One recent book on cooking traditional recipes slowly to recapture both the joy and flavors of this cooking makes the suggestion that Rachael's style of cooking is too hectic and has too little flavor. While the first has an element of truth, I say it does not remove the `Joy of Cooking'. It actually rescues it from the drive in take out window. On the latter point, this author if plainly wrong. I compared Rachael's Caesar Salad to a recipe from Martha Stewart and Rachael's was superior in taste, as Miss Martha really overloaded her dish with raw garlic.
It is very fortunate that the cuisine on which Ms. Ray's food is largely Italian, as the Italian cuisine has spent centuries perfecting the concentration of flavor in foods such as balsamic vinegar, cheeses, hams, and tomato concentrates, all of which are available in first class products at the local American supermarket.

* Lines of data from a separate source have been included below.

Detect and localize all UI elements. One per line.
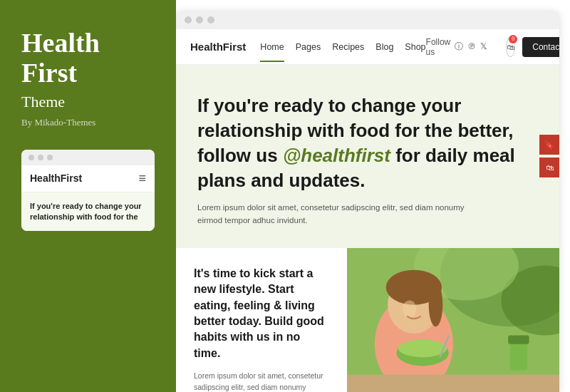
mini-browser-content: If you're ready to change your relations… — [21, 192, 155, 232]
browser-window: HealthFirst Home Pages Recipes Blog Shop… — [176, 11, 559, 392]
mini-dot-1 — [28, 155, 34, 160]
nav-link-home[interactable]: Home — [260, 42, 284, 52]
bottom-text-area: It's time to kick start a new lifestyle.… — [176, 248, 347, 392]
cart-badge: 0 — [509, 35, 517, 43]
mini-preview-text: If you're ready to change your relations… — [30, 201, 146, 223]
site-navigation: HealthFirst Home Pages Recipes Blog Shop… — [176, 29, 559, 65]
mini-browser-preview: HealthFirst ≡ If you're ready to change … — [21, 150, 155, 232]
woman-salad-illustration — [347, 248, 559, 392]
contact-button[interactable]: Contact us — [522, 37, 559, 57]
bookmark-icon: 🔖 — [544, 140, 554, 150]
mini-dot-2 — [38, 155, 43, 160]
browser-dot-3 — [207, 16, 214, 24]
svg-rect-14 — [508, 335, 529, 344]
sidebar-subtitle: Theme — [21, 93, 155, 111]
bottom-paragraph: Lorem ipsum dolor sit amet, consetetur s… — [194, 370, 329, 392]
browser-dot-2 — [196, 16, 203, 24]
bag-icon: 🛍 — [546, 163, 554, 172]
hero-heading: If you're ready to change your relations… — [197, 93, 538, 193]
hero-side-buttons: 🔖 🛍 — [539, 135, 559, 177]
svg-rect-12 — [347, 375, 559, 393]
hero-section: If you're ready to change your relations… — [176, 65, 559, 248]
browser-toolbar — [176, 11, 559, 29]
nav-link-recipes[interactable]: Recipes — [332, 42, 364, 52]
cart-icon[interactable]: 🛍 0 — [506, 37, 515, 57]
mini-browser-bar — [21, 150, 155, 165]
svg-point-10 — [398, 340, 447, 358]
nav-link-pages[interactable]: Pages — [296, 42, 321, 52]
mini-hamburger-icon: ≡ — [138, 171, 146, 186]
nav-link-blog[interactable]: Blog — [375, 42, 393, 52]
mini-dot-3 — [47, 155, 53, 160]
sidebar: Health First Theme By Mikado-Themes Heal… — [0, 0, 176, 392]
browser-dot-1 — [185, 16, 192, 24]
mini-browser-header: HealthFirst ≡ — [21, 165, 155, 192]
twitter-icon[interactable]: 𝕏 — [480, 41, 487, 52]
sidebar-author: By Mikado-Themes — [21, 117, 155, 128]
social-icons: ⓘ ℗ 𝕏 — [455, 41, 487, 53]
nav-links: Home Pages Recipes Blog Shop — [260, 42, 425, 52]
hero-handle: @healthfirst — [283, 145, 390, 166]
bottom-section: It's time to kick start a new lifestyle.… — [176, 248, 559, 392]
follow-us-label: Follow us — [426, 37, 451, 57]
svg-point-7 — [429, 283, 443, 326]
site-logo: HealthFirst — [190, 41, 246, 53]
hero-subtext: Lorem ipsum dolor sit amet, consetetur s… — [197, 202, 468, 227]
nav-link-shop[interactable]: Shop — [405, 42, 425, 52]
side-button-1[interactable]: 🔖 — [539, 135, 559, 155]
svg-rect-13 — [510, 340, 528, 371]
main-content: HealthFirst Home Pages Recipes Blog Shop… — [176, 0, 570, 392]
bottom-image — [347, 248, 559, 392]
side-button-2[interactable]: 🛍 — [539, 158, 559, 177]
svg-point-8 — [403, 300, 417, 318]
bottom-heading: It's time to kick start a new lifestyle.… — [194, 266, 329, 361]
mini-logo: HealthFirst — [30, 172, 82, 184]
instagram-icon[interactable]: ⓘ — [455, 41, 463, 53]
sidebar-title: Health First — [21, 29, 155, 88]
pinterest-icon[interactable]: ℗ — [467, 41, 476, 52]
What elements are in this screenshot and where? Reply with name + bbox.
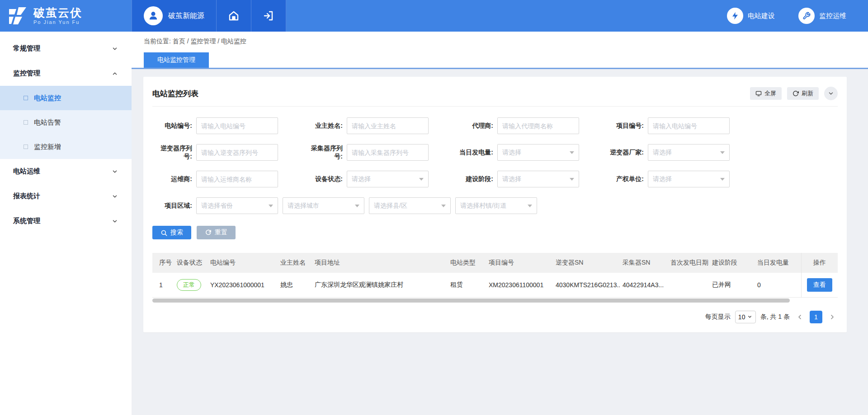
col-index: 序号 [152,253,174,273]
next-page-button[interactable] [827,313,838,321]
chevron-right-icon [829,313,836,321]
caret-down-icon [441,205,446,207]
home-button[interactable] [217,0,251,32]
station-table: 序号 设备状态 电站编号 业主姓名 项目地址 电站类型 项目编号 逆变器SN 采… [152,253,838,298]
region-selects: 请选择省份 请选择城市 请选择县/区 [196,197,537,214]
filter-label: 电站编号: [152,122,196,130]
inverter-vendor-select[interactable]: 请选择 [648,144,730,161]
ops-vendor-input[interactable] [196,171,278,187]
caret-down-icon [720,151,725,154]
chevron-up-icon [112,70,118,77]
province-select[interactable]: 请选择省份 [196,197,278,214]
filter-label: 逆变器序列号: [152,145,196,161]
cell-owner: 姚忠 [278,273,312,297]
main-area: 当前位置: 首页 / 监控管理 / 电站监控 电站监控管理 电站监控列表 全屏 … [132,32,868,415]
select-value: 请选择县/区 [374,202,407,210]
sidebar-item-report-stats[interactable]: 报表统计 [0,184,132,209]
sidebar-item-general-mgmt[interactable]: 常规管理 [0,36,132,61]
filter-label: 逆变器厂家: [604,149,648,157]
tab-station-monitor-mgmt[interactable]: 电站监控管理 [144,52,209,68]
cell-first-power-date [668,273,709,297]
inverter-sn-input[interactable] [196,144,278,161]
col-device-status: 设备状态 [174,253,208,273]
cell-index: 1 [152,273,174,297]
filter-actions: 搜索 重置 [152,226,838,239]
col-collector-sn: 采集器SN [620,253,668,273]
device-status-select[interactable]: 请选择 [347,171,429,187]
reset-button[interactable]: 重置 [197,226,236,239]
nav-station-build[interactable]: 电站建设 [727,8,775,24]
caret-down-icon [570,178,574,181]
per-page-label: 每页显示 [705,313,731,321]
sidebar-item-system-mgmt[interactable]: 系统管理 [0,209,132,233]
agent-input[interactable] [497,117,579,134]
cell-station-code: YX2023061000001 [208,273,278,297]
sidebar-item-label: 监控管理 [13,69,40,78]
bullet-square-icon [24,145,28,149]
station-code-input[interactable] [196,117,278,134]
sidebar: 常规管理 监控管理 电站监控 电站告警 监控新增 电站运维 [0,32,132,415]
panel-header-actions: 全屏 刷新 [750,87,838,100]
filter-build-stage: 建设阶段: 请选择 [453,171,604,187]
filter-daily-power: 当日发电量: 请选择 [453,144,604,161]
nav-monitor-ops[interactable]: 监控运维 [798,8,846,24]
chevron-left-icon [796,313,803,321]
city-select[interactable]: 请选择城市 [283,197,364,214]
select-value: 请选择省份 [201,202,233,210]
sidebar-item-station-ops[interactable]: 电站运维 [0,159,132,184]
daily-power-select[interactable]: 请选择 [497,144,579,161]
select-value: 请选择 [653,175,672,183]
filter-inverter-vendor: 逆变器厂家: 请选择 [604,144,755,161]
prev-page-button[interactable] [794,313,805,321]
sidebar-subitem-label: 监控新增 [34,143,61,151]
top-bar: 破茧云伏 Po Jian Yun Fu 破茧新能源 电站建设 [0,0,868,32]
logout-button[interactable] [251,0,286,32]
page-1-button[interactable]: 1 [810,311,822,323]
search-button[interactable]: 搜索 [152,226,191,239]
sidebar-item-monitor-mgmt[interactable]: 监控管理 [0,61,132,86]
app-subtitle: Po Jian Yun Fu [33,19,82,25]
logo-icon [7,5,28,26]
cell-address: 广东深圳龙华区观澜镇姚家庄村 [312,273,448,297]
app-title: 破茧云伏 [33,7,82,19]
view-button[interactable]: 查看 [807,278,832,292]
select-value: 请选择 [653,149,672,157]
logo-text: 破茧云伏 Po Jian Yun Fu [33,7,82,25]
filter-label: 项目区域: [152,202,196,210]
sidebar-item-label: 报表统计 [13,192,40,201]
chevron-down-icon [828,90,834,97]
filter-label: 设备状态: [303,175,347,183]
filter-inverter-sn: 逆变器序列号: [152,144,303,161]
pagination: 每页显示 10 条, 共 1 条 1 [152,311,838,323]
scrollbar-thumb[interactable] [152,298,790,303]
cell-inverter-sn: 4030KMTS216G0213... [553,273,620,297]
sidebar-item-label: 电站运维 [13,167,40,176]
collapse-panel-button[interactable] [824,87,838,100]
owner-name-input[interactable] [347,117,429,134]
total-count-label: 条, 共 1 条 [760,313,790,321]
collector-sn-input[interactable] [347,144,429,161]
build-stage-select[interactable]: 请选择 [497,171,579,187]
per-page-select[interactable]: 10 [735,311,756,323]
select-value: 请选择 [352,175,371,183]
col-station-code: 电站编号 [208,253,278,273]
property-unit-select[interactable]: 请选择 [648,171,730,187]
county-select[interactable]: 请选择县/区 [369,197,451,214]
sidebar-item-label: 系统管理 [13,217,40,225]
project-code-input[interactable] [648,117,730,134]
town-select[interactable]: 请选择村镇/街道 [455,197,537,214]
search-icon [160,229,167,236]
col-address: 项目地址 [312,253,448,273]
breadcrumb: 当前位置: 首页 / 监控管理 / 电站监控 [132,32,868,50]
content-area: 电站监控列表 全屏 刷新 [132,69,868,415]
user-menu[interactable]: 破茧新能源 [132,0,217,32]
sidebar-item-monitor-add[interactable]: 监控新增 [0,135,132,159]
user-avatar-icon [144,6,163,25]
caret-down-icon [355,205,359,207]
sidebar-item-station-monitor[interactable]: 电站监控 [0,86,132,110]
refresh-button[interactable]: 刷新 [787,87,819,100]
filter-row-1: 电站编号: 业主姓名: 代理商: 项目编号: [152,117,838,134]
fullscreen-button[interactable]: 全屏 [750,87,782,100]
col-action: 操作 [801,253,838,273]
sidebar-item-station-alarm[interactable]: 电站告警 [0,110,132,135]
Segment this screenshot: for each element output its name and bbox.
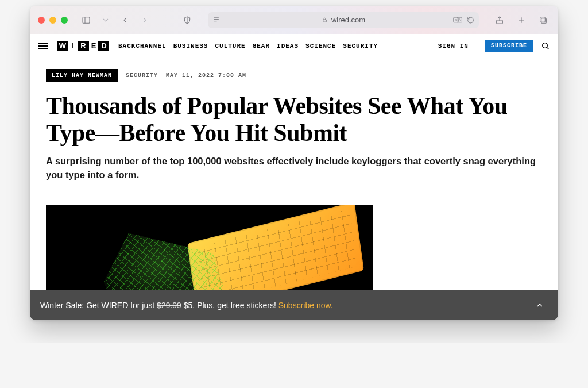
wired-logo[interactable]: W I R E D xyxy=(57,41,109,51)
page-content: W I R E D BACKCHANNEL BUSINESS CULTURE G… xyxy=(30,34,558,320)
reader-mode-icon[interactable] xyxy=(212,16,220,25)
nav-ideas[interactable]: IDEAS xyxy=(277,43,299,49)
browser-titlebar: wired.com aA xyxy=(30,6,558,34)
address-bar[interactable]: wired.com aA xyxy=(208,12,479,28)
divider xyxy=(477,40,477,52)
browser-window: wired.com aA W I xyxy=(30,6,558,320)
window-minimize-button[interactable] xyxy=(49,17,56,24)
promo-price: $5. Plus, get free stickers! xyxy=(181,301,278,310)
nav-gear[interactable]: GEAR xyxy=(253,43,270,49)
logo-letter: D xyxy=(99,41,109,51)
tabs-overview-button[interactable] xyxy=(536,13,550,27)
logo-letter: R xyxy=(78,41,88,51)
logo-letter: W xyxy=(57,41,68,51)
window-close-button[interactable] xyxy=(38,17,45,24)
article-category[interactable]: SECURITY xyxy=(126,72,158,79)
article-timestamp: MAY 11, 2022 7:00 AM xyxy=(166,72,246,79)
site-header: W I R E D BACKCHANNEL BUSINESS CULTURE G… xyxy=(30,34,558,57)
sidebar-toggle-button[interactable] xyxy=(79,13,93,27)
subscribe-button[interactable]: SUBSCRIBE xyxy=(485,40,533,52)
primary-nav: BACKCHANNEL BUSINESS CULTURE GEAR IDEAS … xyxy=(118,43,378,49)
nav-science[interactable]: SCIENCE xyxy=(305,43,336,49)
svg-rect-0 xyxy=(83,17,90,23)
author-badge[interactable]: LILY HAY NEWMAN xyxy=(46,69,118,82)
article-meta: LILY HAY NEWMAN SECURITY MAY 11, 2022 7:… xyxy=(46,69,542,82)
sign-in-link[interactable]: SIGN IN xyxy=(438,43,469,49)
logo-letter: I xyxy=(68,41,78,51)
promo-lead: Winter Sale: Get WIRED for just xyxy=(40,301,157,310)
promo-strike-price: $29.99 xyxy=(157,301,181,310)
privacy-shield-icon[interactable] xyxy=(180,13,194,27)
translate-icon[interactable]: aA xyxy=(453,16,462,23)
nav-business[interactable]: BUSINESS xyxy=(173,43,208,49)
back-button[interactable] xyxy=(118,13,132,27)
reload-button[interactable] xyxy=(467,16,474,24)
share-button[interactable] xyxy=(493,13,506,27)
window-controls xyxy=(38,17,68,24)
article-headline: Thousands of Popular Websites See What Y… xyxy=(46,93,542,147)
tab-dropdown-icon[interactable] xyxy=(99,13,113,27)
lock-icon xyxy=(322,17,328,23)
svg-line-17 xyxy=(547,47,548,49)
menu-button[interactable] xyxy=(38,43,48,49)
svg-rect-6 xyxy=(323,20,327,22)
svg-rect-14 xyxy=(541,18,547,23)
window-zoom-button[interactable] xyxy=(61,17,68,24)
svg-point-16 xyxy=(543,43,548,48)
address-bar-domain: wired.com xyxy=(331,16,365,24)
article: LILY HAY NEWMAN SECURITY MAY 11, 2022 7:… xyxy=(30,57,558,320)
svg-rect-15 xyxy=(540,17,546,22)
logo-letter: E xyxy=(88,41,99,51)
forward-button[interactable] xyxy=(138,13,152,27)
promo-expand-button[interactable] xyxy=(532,297,548,313)
nav-culture[interactable]: CULTURE xyxy=(215,43,245,49)
promo-cta-link[interactable]: Subscribe now. xyxy=(278,301,333,310)
search-icon[interactable] xyxy=(541,41,550,51)
svg-text:A: A xyxy=(458,18,461,21)
new-tab-button[interactable] xyxy=(514,13,528,27)
nav-backchannel[interactable]: BACKCHANNEL xyxy=(118,43,167,49)
article-dek: A surprising number of the top 100,000 w… xyxy=(46,155,542,182)
promo-banner[interactable]: Winter Sale: Get WIRED for just $29.99 $… xyxy=(30,290,558,320)
nav-security[interactable]: SECURITY xyxy=(343,43,378,49)
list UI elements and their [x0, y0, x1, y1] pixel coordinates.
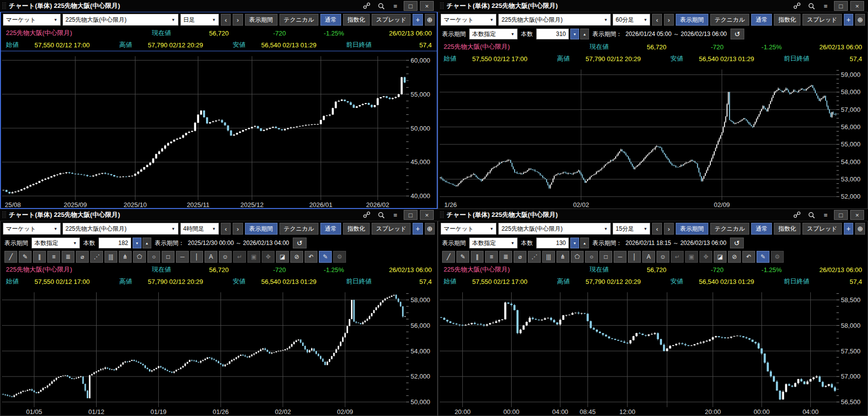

The only drawback to using these products and prepackaged meats and vegetables is that you may be paying more for the same meal than if slower, prep intensive recipes were used. For thirty-something parents who are in the early middle of their career, this cost is probably inconsequential when compared to the benefits. It is certainly both economically and nutritionally inconsequential when compared to the fast food fare.
I have a lot of respect of Rachael's not overloading the book with suggestions for the pantry. Stocking up a pantry without specific recipes is a waste of time and money. I also strongly suggest the reader play close attention to the tips on knife use. Very important.
I'm afraid Rachal's recommendations on equipment are not helpful. One look at her Food Network show and you may see a Dutch oven, two large saute pans, a grill pan, and a blender in action at one time. Don't scrimp on the pots and pans. Do what Rachael does, not what she says in this department. I will give her credit for getting by with just one very good knife.
Rachael is not Mario or Martha or Emeril. She is teaching you how to do it fast, without loosing the fun and the flavor. As always, the price of the book is very right. Enjoy yourself!